Conductor Cleve continues to surprise, please with his Midsummer Mozart offerings

By Rich Scheinin for Media News
July 25, 2008

It's the 34th year that conductor George Cleve has brought his Midsummer Mozart Festival to the Bay Area, and the surprises keep coming. They really do. Somehow it's always surprising to come under Mozart's deep spell as Cleve conducts his favorite music with absolutely no fuss, just fondness and understanding. And then there are the soloists he recruits, year after year, who aren't necessarily famous, but, like Cleve, seem emotionally engineered to perform this music.

Thursday night at the Santa Clara Mission, where Cleve and the Midsummer orchestra performed the festival's second program, it was pianist Nikolai Demidenko, a Russian living in Spain, playing Mozart's Piano Concerto No. 24 in C minor. This guy is a poet: balance, clarity, a feathery touch — but with a bite, the sign (or sigh) of worldly experience. Thoughtful, confident beauty permeated his performance; Demidenko even bowed beautifully.

The first movement, the Allegro, opened with the massed, dramatic sound of the orchestra, followed by Demidenko's pearly lines, tumbling about. He seemed to be nesting inside the orchestra's silk pillow, ice skating with his right hand, dropping staccato attacks into his left, elegantly assembling the magic jigsaw of Mozart's music, and then rising, with the orchestra, to a pitched attack.
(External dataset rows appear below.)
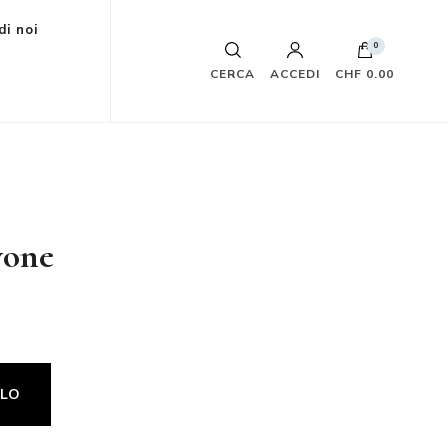
di noi
0
CERCA
ACCEDI
CHF 0.00
vone
LLO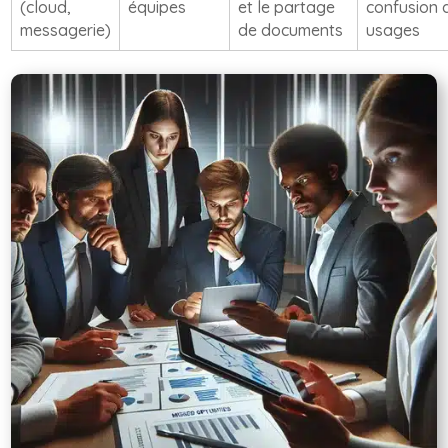
(cloud,
équipes
et le partage
confusion 
messagerie)
de documents
usages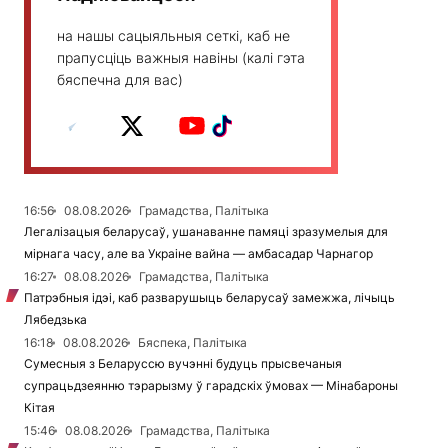
на нашы сацыяльныя сеткі, каб не
прапусціць важныя навіны (калі гэта
бяспечна для вас)
16:56
08.08.2026
Грамадства, Палітыка
Легалізацыя беларусаў, ушанаванне памяці зразумелыя для
мірнага часу, але ва Украіне вайна — амбасадар Чарнагор
16:27
08.08.2026
Грамадства, Палітыка
Патрэбныя ідэі, каб разварушыць беларусаў замежжа, лічыць
Лябедзька
16:18
08.08.2026
Бяспека, Палітыка
Сумесныя з Беларуссю вучэнні будуць прысвечаныя
супрацьдзеянню тэрарызму ў гарадскіх ўмовах — Мінабароны
Кітая
15:46
08.08.2026
Грамадства, Палітыка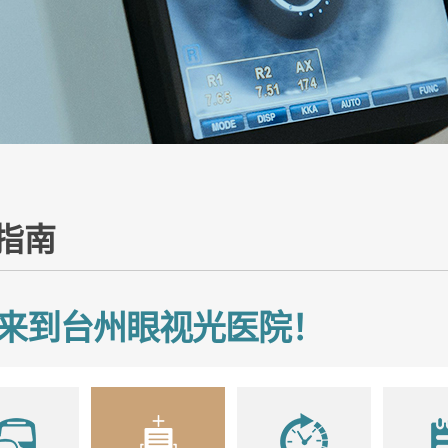
指南
来到台州眼视光医院！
Then, the cadenza: Demidenko played it in blockbuster fashion, with huge, clean gestures: a big surprise and a little off-the-wall; this was the cadenza written by Brahms for the concerto. Cleve turned around to watch, smiling and eating it up.

A moment later, Demidenko brought a sense of solace to the Larghetto: a man lost in reflection. In the Allegretto, the finale, he slew the set of six variations on the theme, a march, playing with pared-back Baroque austerity, then delineating the score's thick, gleaming counterpoint. Among the voices leaping out of the orchestra were those of Maria Tamburrino, principal flute, and Laura Griffiths, principal oboe; a super performance, all around.

Enjoying himself, Demidenko sat back down and played a couple of encores: first, a Chopin mazurka, emerging as a rich reverie, then a Scarlatti sonata, conveyed with butylene-torch focus.

Earlier in the program, Cleve conducted Mozart's Serenade in B-flat, K. 361, for small wind orchestra and double-bass. Infrequently performed and nearly an hour long, it's a friendly bear of a piece, with hints of raucousness in all those closely massed wind instruments: two oboes, two clarinets, two basset horns, two bassoons, and four horns (a pair in F and a pair in B-flat).

Nicknamed the "Gran Partita" — a grand suite, in seven movements — it's regal and reflective, but not overly so. You can imagine it being played a couple of centuries ago as a backdrop to libations in a Viennese beer garden.

Thursday's performance was pretty rough-hewn, especially early on. But Cleve gradually brought his players around, coaxing a cozy performance, warm and affable: comfort food. Best was the sixth movement, in which the ensemble set up a slow, droning flutter-coo, with Griffiths, a sensational player, soaring on the breezes with butterfly wings.